* [ASSIGNMENT]:
Pull every line that holds the word "sobre" from the entries.

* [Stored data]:
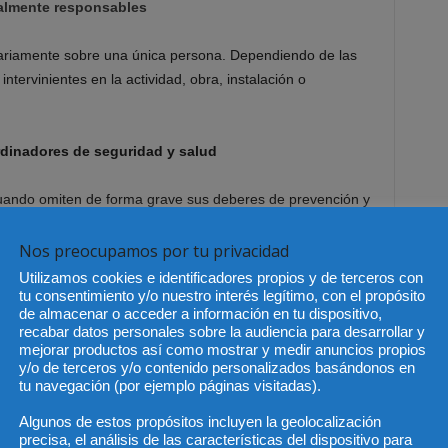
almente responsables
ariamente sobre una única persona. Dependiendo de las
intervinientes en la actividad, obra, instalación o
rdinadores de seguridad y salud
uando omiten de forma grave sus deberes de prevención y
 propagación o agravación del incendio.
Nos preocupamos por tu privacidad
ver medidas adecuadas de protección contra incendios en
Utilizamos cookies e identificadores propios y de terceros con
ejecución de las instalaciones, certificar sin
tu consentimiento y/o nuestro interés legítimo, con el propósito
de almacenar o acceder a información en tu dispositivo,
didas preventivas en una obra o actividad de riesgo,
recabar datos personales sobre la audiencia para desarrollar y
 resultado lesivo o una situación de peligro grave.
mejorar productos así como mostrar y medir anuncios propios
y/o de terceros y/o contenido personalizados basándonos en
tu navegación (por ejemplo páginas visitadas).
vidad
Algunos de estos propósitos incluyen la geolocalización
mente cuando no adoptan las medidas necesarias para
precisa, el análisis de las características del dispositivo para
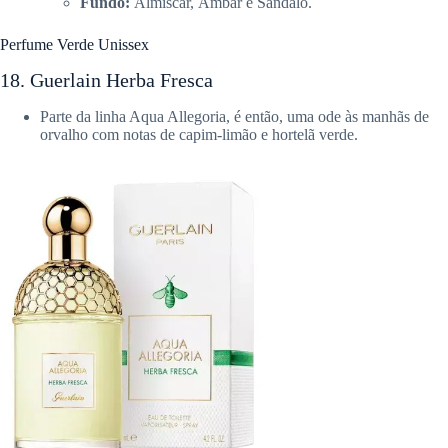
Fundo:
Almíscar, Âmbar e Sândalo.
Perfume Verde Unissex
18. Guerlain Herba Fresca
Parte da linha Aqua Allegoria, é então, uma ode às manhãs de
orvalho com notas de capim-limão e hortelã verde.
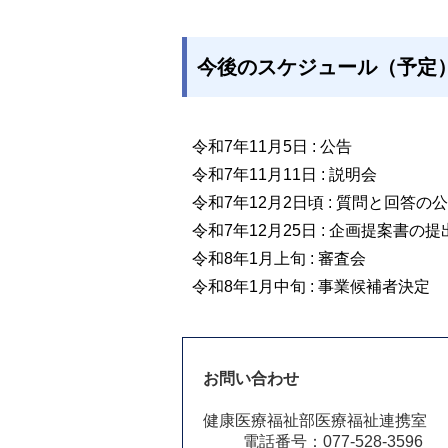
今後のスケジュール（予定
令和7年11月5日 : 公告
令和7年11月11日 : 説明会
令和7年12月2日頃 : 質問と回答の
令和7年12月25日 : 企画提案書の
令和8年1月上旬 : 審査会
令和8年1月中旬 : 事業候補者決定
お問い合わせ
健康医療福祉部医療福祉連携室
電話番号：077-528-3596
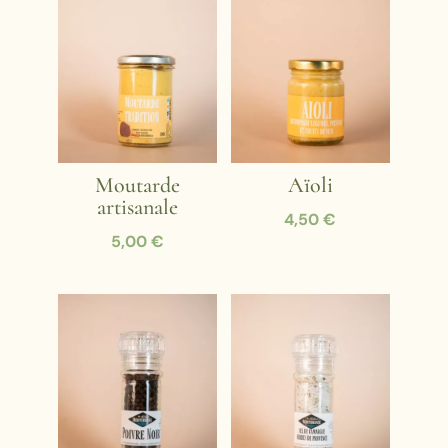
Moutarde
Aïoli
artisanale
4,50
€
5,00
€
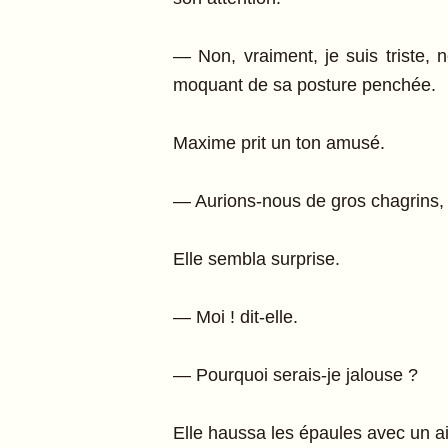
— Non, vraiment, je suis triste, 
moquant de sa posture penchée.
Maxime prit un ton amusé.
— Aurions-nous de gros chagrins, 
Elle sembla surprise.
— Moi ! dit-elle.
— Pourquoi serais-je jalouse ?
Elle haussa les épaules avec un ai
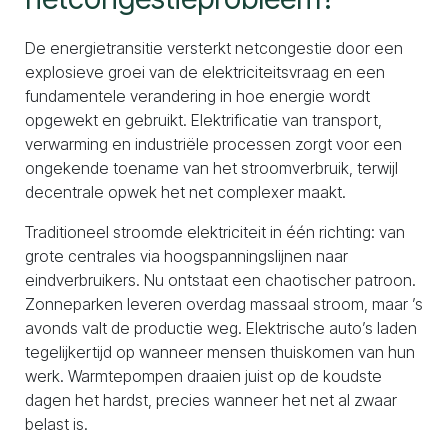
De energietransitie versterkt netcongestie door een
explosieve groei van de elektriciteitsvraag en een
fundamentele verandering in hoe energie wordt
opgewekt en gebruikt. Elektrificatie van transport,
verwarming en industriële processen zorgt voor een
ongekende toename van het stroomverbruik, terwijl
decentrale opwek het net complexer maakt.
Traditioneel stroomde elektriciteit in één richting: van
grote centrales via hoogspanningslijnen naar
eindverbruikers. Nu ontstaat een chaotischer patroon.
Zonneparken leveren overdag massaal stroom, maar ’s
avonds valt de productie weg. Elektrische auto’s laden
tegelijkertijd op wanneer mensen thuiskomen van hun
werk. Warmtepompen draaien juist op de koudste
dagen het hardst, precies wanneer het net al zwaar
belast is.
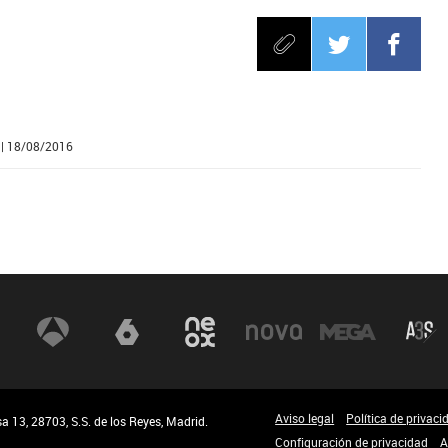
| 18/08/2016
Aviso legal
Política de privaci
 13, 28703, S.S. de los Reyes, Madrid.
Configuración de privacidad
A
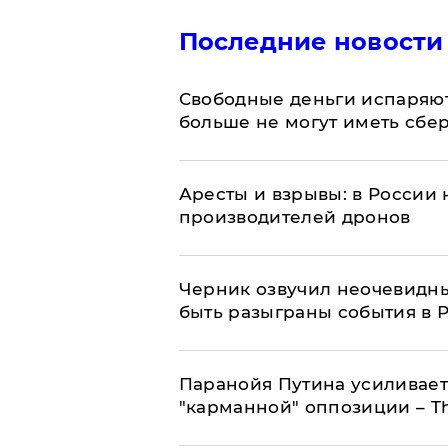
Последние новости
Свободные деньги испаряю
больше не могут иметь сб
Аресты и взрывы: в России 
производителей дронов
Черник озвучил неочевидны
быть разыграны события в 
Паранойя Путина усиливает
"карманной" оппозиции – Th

==

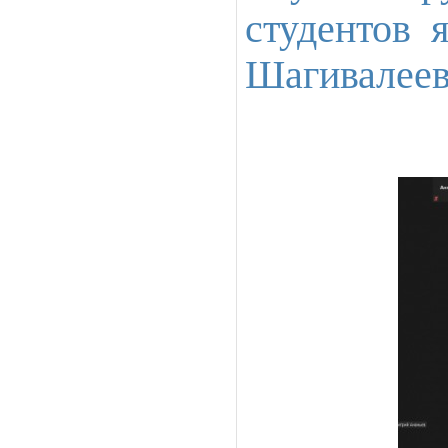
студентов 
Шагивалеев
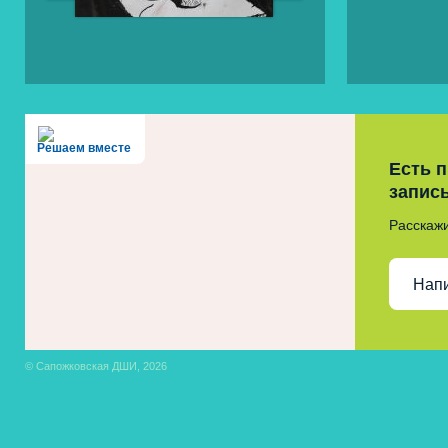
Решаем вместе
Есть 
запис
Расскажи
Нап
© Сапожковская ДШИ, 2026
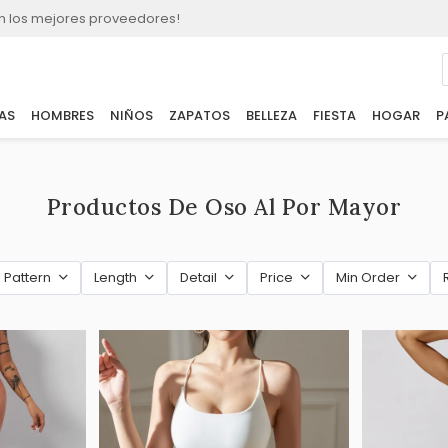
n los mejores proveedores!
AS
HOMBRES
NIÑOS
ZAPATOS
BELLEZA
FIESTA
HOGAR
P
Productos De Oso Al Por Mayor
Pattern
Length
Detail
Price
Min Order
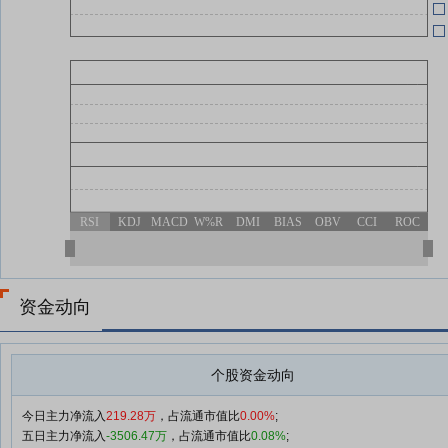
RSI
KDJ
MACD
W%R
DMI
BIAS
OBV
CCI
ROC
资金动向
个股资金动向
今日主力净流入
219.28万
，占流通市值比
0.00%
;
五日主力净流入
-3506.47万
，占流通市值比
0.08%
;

* [TASK SOLUTION]:
ariamente sobre una única persona. Dependiendo de las
recabar datos personales sobre la audiencia para desarrollar y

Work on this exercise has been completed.